Charcuterie or preserved meats are a strength. Cijjo acquired a couple of the flavorful, fashionable Iberico Bellota hams, from acorn-fed Spanish pigs, offering thin shavings with bread and olives for $6, happy-hour. This and some others are classic authentic "tapas," traditionally offered with drinks in Spain, unlike what's casually labeled "tapas" at some other local restaurants.
For $15, the full-sized international charcuterie platter adds Italian beef bresaola and house-made "duck prosciutto," both also thinly shaved, served with accompaniments on a carving board, to the Jamon Iberico. Four people easily shared this course.
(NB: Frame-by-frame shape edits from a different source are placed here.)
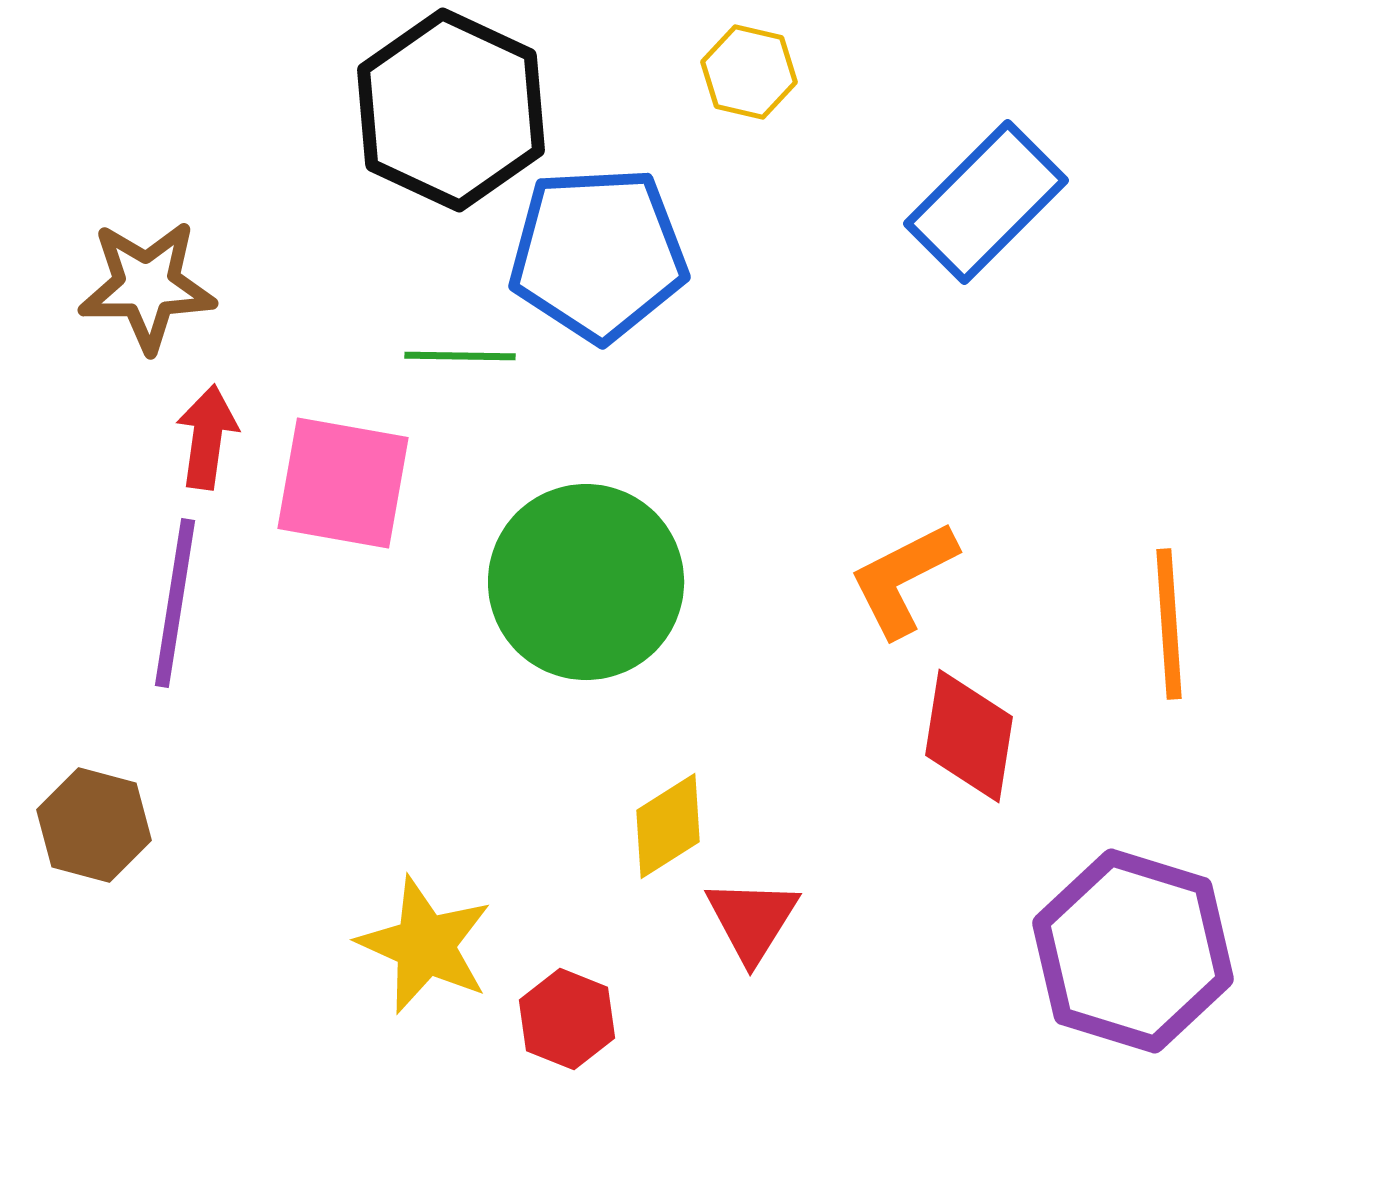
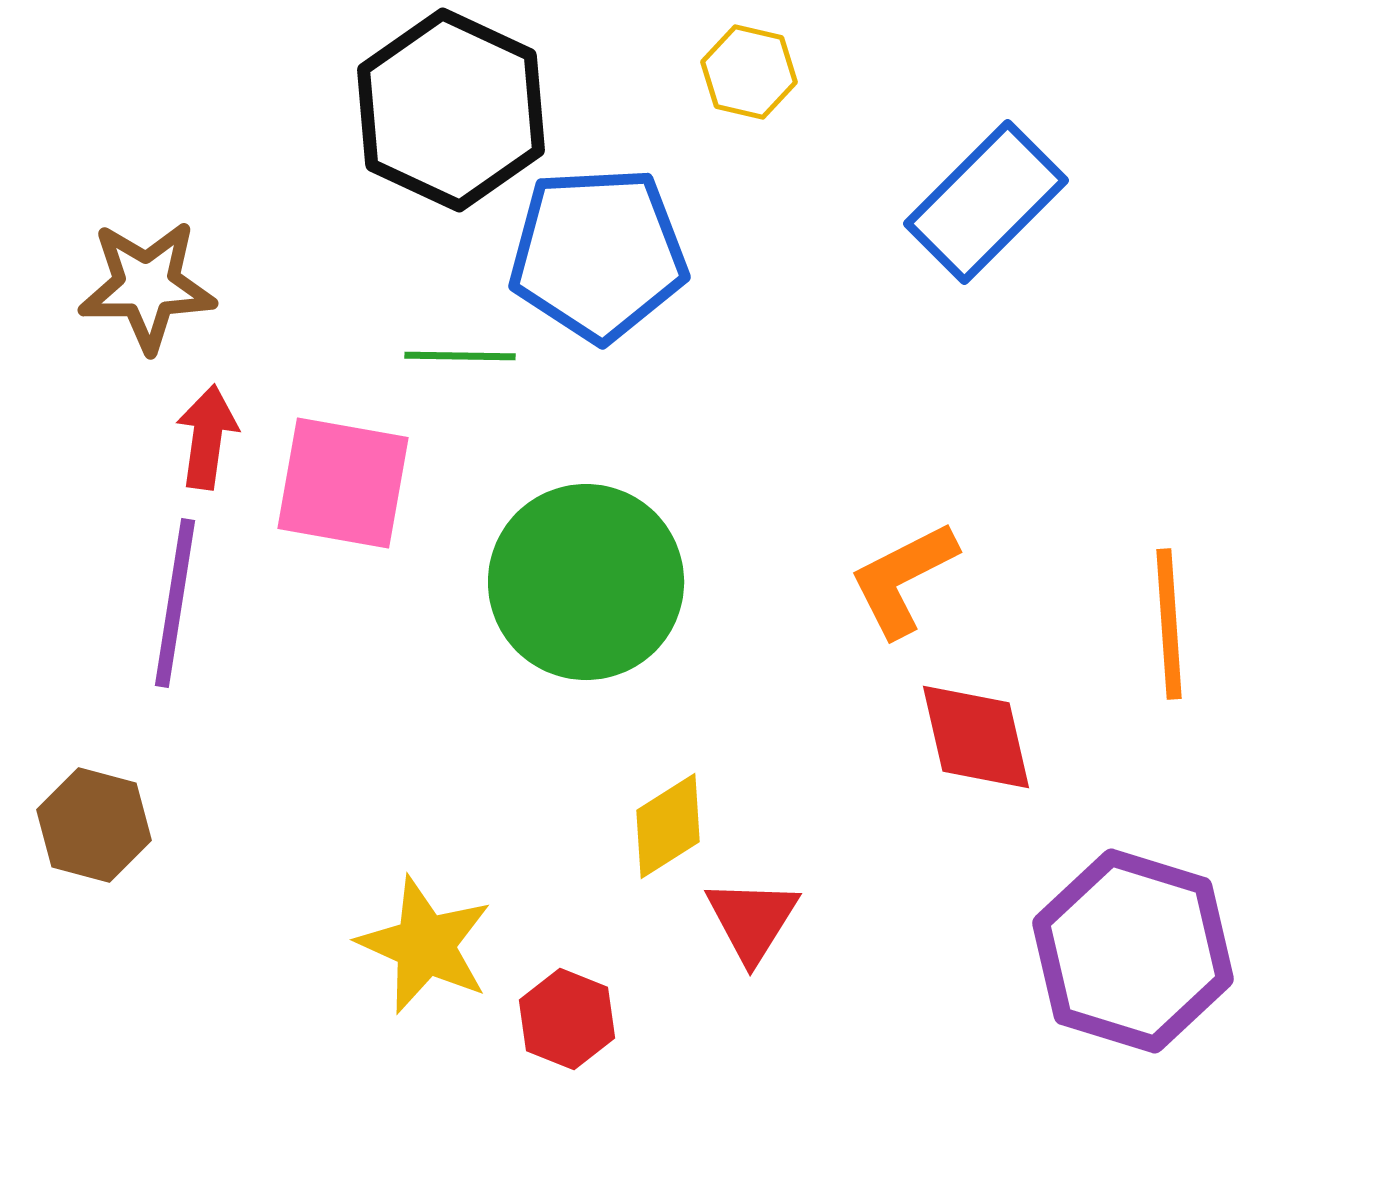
red diamond: moved 7 px right, 1 px down; rotated 22 degrees counterclockwise
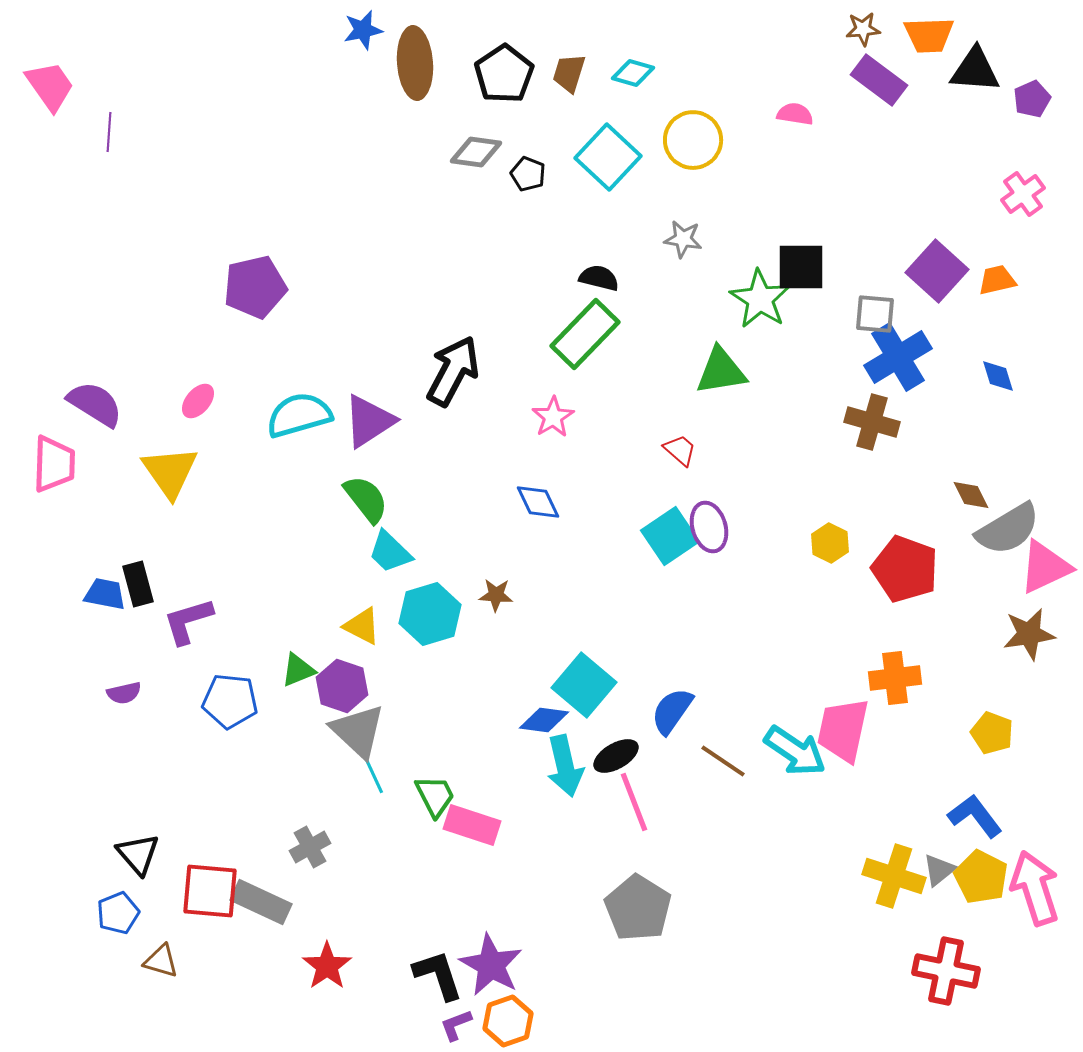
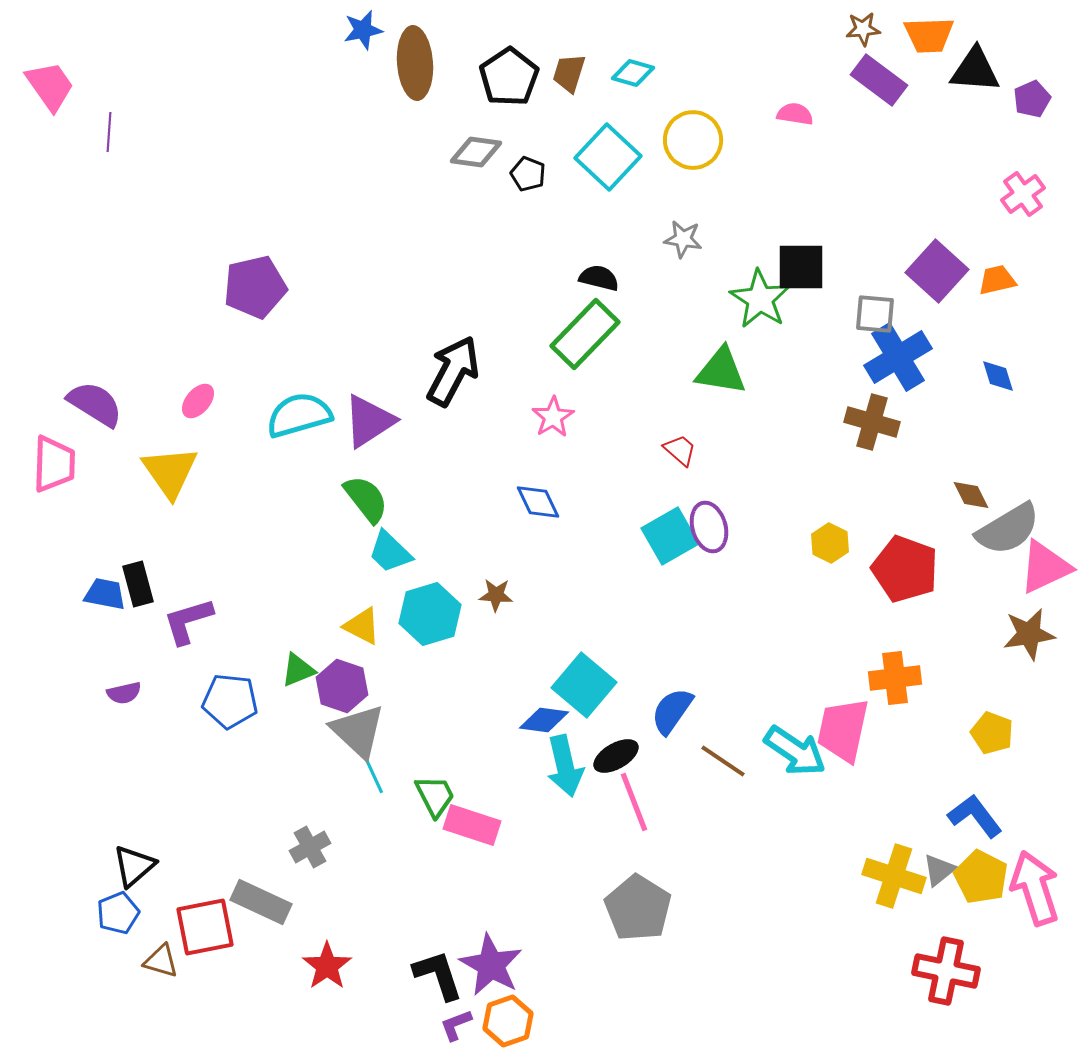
black pentagon at (504, 74): moved 5 px right, 3 px down
green triangle at (721, 371): rotated 18 degrees clockwise
cyan square at (670, 536): rotated 4 degrees clockwise
black triangle at (138, 854): moved 4 px left, 12 px down; rotated 30 degrees clockwise
red square at (210, 891): moved 5 px left, 36 px down; rotated 16 degrees counterclockwise
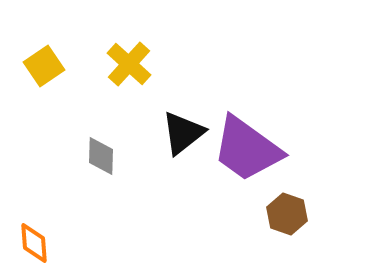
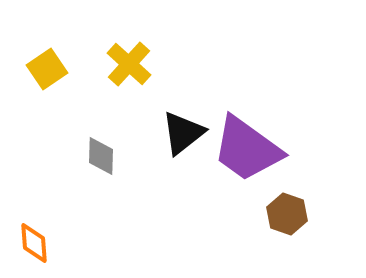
yellow square: moved 3 px right, 3 px down
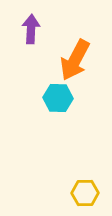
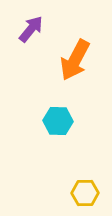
purple arrow: rotated 36 degrees clockwise
cyan hexagon: moved 23 px down
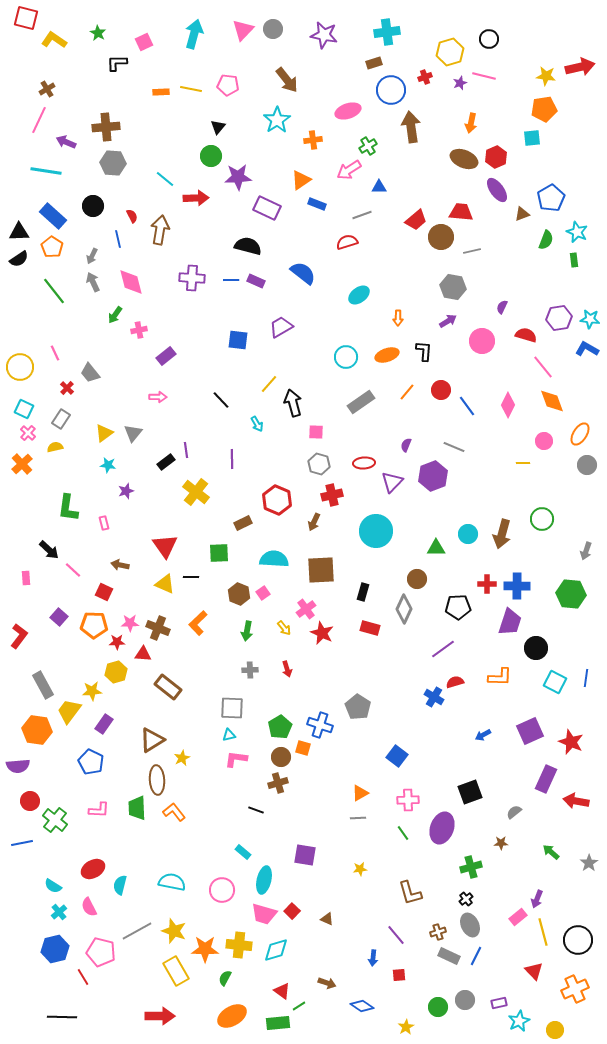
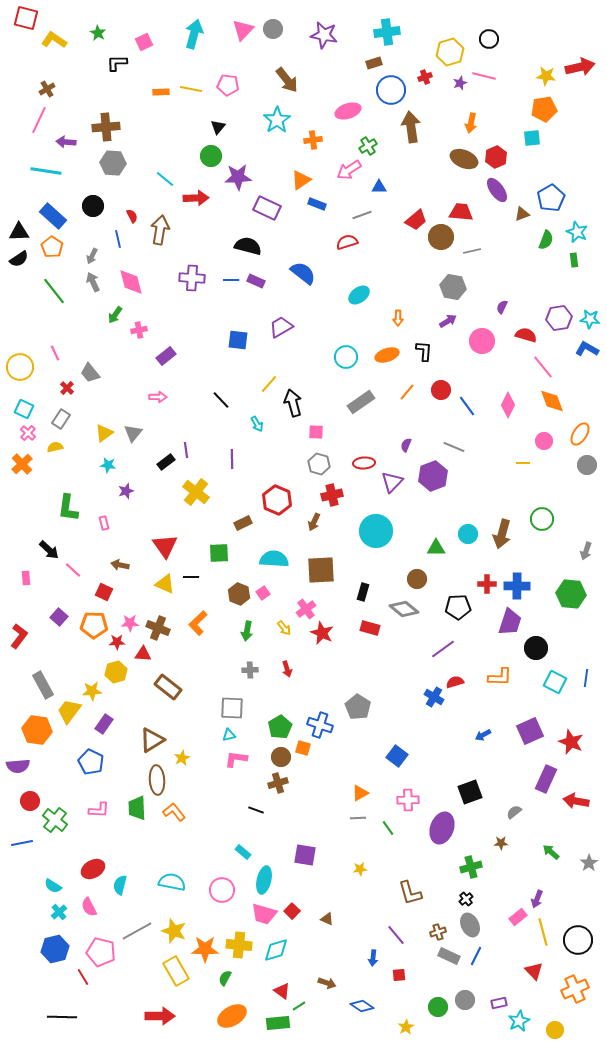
purple arrow at (66, 142): rotated 18 degrees counterclockwise
gray diamond at (404, 609): rotated 76 degrees counterclockwise
green line at (403, 833): moved 15 px left, 5 px up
Other standouts have included very rich, but delectable, "truffle fries," in dainty thin French "matchstick" shape, served in a paper cone with not the standard fake "truffle oil" but actual white-truffle butter and Reggiano Parmesan cheese. The fries themselves were fresh-cooked in classic French style (more on that, and the chef, in a moment). $14 Alsatian onion-cheese tart w/bacon (more charcuterie!) resembles a small pizza and was well-balanced, savory, good to share. The "lightest" of several salads, with Port-poached pears and greens, $10, was a palate-cleaning fishish after what follows:
$15 roasted split marrow bones (type of rustic treat my father made, 50 years ago) arrived with not just brioche toast points (replenished on request), on which to spread this fancy cousin of butter, but wild mushrooms in an herbed demi-glace (accenting the flavor in one direction) and a mild soubise (onion porridge) to back it up in another; both cut the marrow's richness. This combo genuinely sang: it's the caliber of cooking I've seen from Chez TJ at its best, but in a casual, small-plates format. I noticed fresh-herb flavor in the mushrooms. Chef uses the delicate herb family for one type of cooking, the strong ones for another, such as this dish. I've tried one of several, lascivious-looking desserts that diners can be seen enjoying: the apple tarte-Tatin slice, $8. Its flawlessly expert crust and careful construction again bespoke an assured, masterful kitchen, not overreaching itself.
Which brings us to Cijjo's Chef Ira Siegel, a disciplined veteran of New York and European kitchens, who told me he came here from New York in early 2013. Chef Siegel is a major reason why this kitchen is producing polished, expert international delicacies even in its first few days open. (Another reason: the kitchen test-cooked them for two months.) We chatted about good European kitchen reference points; Siegel is at home with the "Guide Culinaire" and Point's "Ma Gastronomie" (auspicious to any fellow obsessives of food literature). Chef Siegel clearly has the desire to see diners enjoy themselves. I spotted the telltale habit (of many good high-end chefs) of popping discreetly out of the kitchen occasionally to watch diners' moods and reactions. Behind Chef Siegel is a group of owners with high-tech careers, at least one of whom (Trisha Pham) comes from a restaurateur family.
Cijjo has assembled an impressive server team, alert and experienced. I've seen none of downtown Mountain View's recently common new-restaurant amateurish service gaffes that should never happen, such as servers standing around chatting, ignoring newly arrived customers. The owners say they've worked deliberately on such details -- customers are to be greeted immediately, and delivery of placed orders is timed and tracked.
Maybe that's why, extraordinarily, this new downtown restaurant's nine reviews on Yelp to date have an overall _average_ of five stars, the highest rating possible.